Exercise objective » The expected result is an exact restatement of the data, free of pictures.

##### Provided data #####

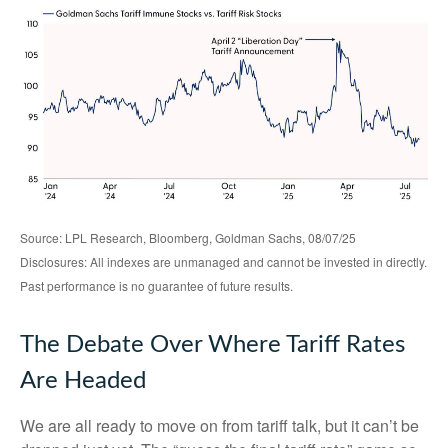
Source: LPL Research, Bloomberg, Goldman Sachs, 08/07/25
Disclosures: All indexes are unmanaged and cannot be invested in directly.
Past performance is no guarantee of future results.
The Debate Over Where Tariff Rates
Are Headed
We are all ready to move on from tariff talk, but it can’t be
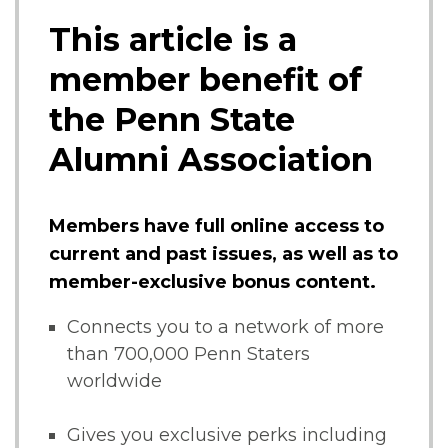
This article is a
member benefit of
the Penn State
Alumni Association
Members have full online access to
current and past issues, as well as to
member-exclusive bonus content.
Connects you to a network of more
than 700,000 Penn Staters
worldwide
Gives you exclusive perks including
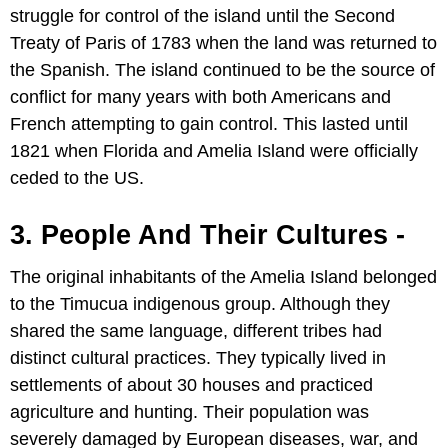
struggle for control of the island until the Second
Treaty of Paris of 1783 when the land was returned to
the Spanish. The island continued to be the source of
conflict for many years with both Americans and
French attempting to gain control. This lasted until
1821 when Florida and Amelia Island were officially
ceded to the US.
3. People And Their Cultures -
The original inhabitants of the Amelia Island belonged
to the Timucua indigenous group. Although they
shared the same language, different tribes had
distinct cultural practices. They typically lived in
settlements of about 30 houses and practiced
agriculture and hunting. Their population was
severely damaged by European diseases, war, and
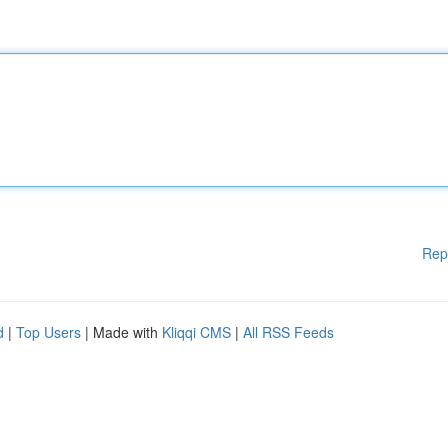
Rep
d
|
Top Users
| Made with
Kliqqi CMS
|
All RSS Feeds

#####

Expected answer »
Source: LPL Research, Bloomberg, Goldman Sachs, 08/07/25
Disclosures: All indexes are unmanaged and cannot be invested in directly.
Past performance is no guarantee of future results.
The Debate Over Where Tariff Rates
Are Headed
We are all ready to move on from tariff talk, but it can’t be
This article is a
member benefit of
the Penn State
Alumni Association
Members have full online access to
current and past issues, as well as to
member-exclusive bonus content.
Connects you to a network of more
than 700,000 Penn Staters
worldwide
Gives you exclusive perks including
struggle for control of the island until the Second
Treaty of Paris of 1783 when the land was returned to
the Spanish. The island continued to be the source of
conflict for many years with both Americans and
French attempting to gain control. This lasted until
1821 when Florida and Amelia Island were officially
ceded to the US.
3. People And Their Cultures -
The original inhabitants of the Amelia Island belonged
to the Timucua indigenous group. Although they
shared the same language, different tribes had
distinct cultural practices. They typically lived in
settlements of about 30 houses and practiced
agriculture and hunting. Their population was
severely damaged by European diseases, war, and
Rep
d
|
Top Users
| Made with
Kliqqi CMS
|
All RSS Feeds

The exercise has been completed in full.